The recently approved sixth oil project confirms that the PPP/C Government is going the other way. It seems that the primary policy now is to give more and more rein to the offshore oil consortium for it to race ahead with more production, while lowering the protection barriers that must be in place for Guyanese. When Guyana should be more vigilant about the exposures from increased production, it is content to go the other way. What the government that stands in command over this national endowment is doing is more than what is cavalier, more than irresponsible. What the PPP/C Government and its leaders are doing is endangering Guyana to a frightening extent. A government’s first duty is to its own people, but the record indicates leaders going in the opposite direction. Any excuse has been made to deny Guyanese the security blanket of an unlimited parent company (ExxonMobil) guarantee, and that is the determined handwork of their own government. It cannot be defined, it is not quantifiable, it is too open-ended, and it could bankrupt the company. Instead of serious concern for potential catastrophic environmental wreckage and irrecoverable economic calamities, the government has been more concerned about what could happen to ExxonMobil, and how foreign investors could retreat from interest in Guyana because of nervousness.
With the sixth oil project given the go ahead, the posture of the PPP/C Government is that it will decide on how much insurance is necessary.

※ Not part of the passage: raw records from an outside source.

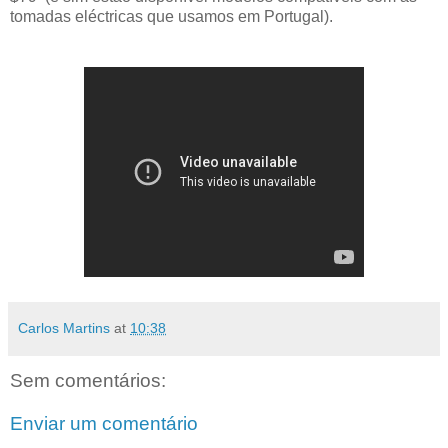
tomadas eléctricas que usamos em Portugal).
Carlos Martins
at
10:38
Sem comentários:
Enviar um comentário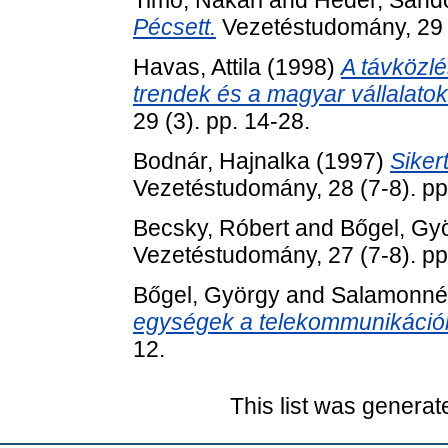
Timo, Nakari
and
Héder, Sánd
Pécsett.
Vezetéstudomány, 29 (
Havas, Attila
(1998)
A távközlé
trendek és a magyar vállalato
29 (3). pp. 14-28.
Bodnár, Hajnalka
(1997)
Siker
Vezetéstudomány, 28 (7-8). pp
Becsky, Róbert
and
Bőgel, Gy
Vezetéstudomány, 27 (7-8). pp
Bőgel, György
and
Salamonné
egységek a telekommunikáció
12.
This list was genera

A government that has betrayed Guyanese repeatedly lets ExxonMobil off the hook. Government leaves Guyana hostage to the company’s known resistance to paying when there is heavy damage from an oil spill. Any Guyanese who believes that ExxonMobil will be generous is hoping against hope. Any Guyanese who expects to win court battles with ExxonMobil for oil spill compensation is gambling with the odds almost totally against them. Thanks to the collusions of the PPP/C Government with ExxonMobil, this is the specter at which Guyanese stare.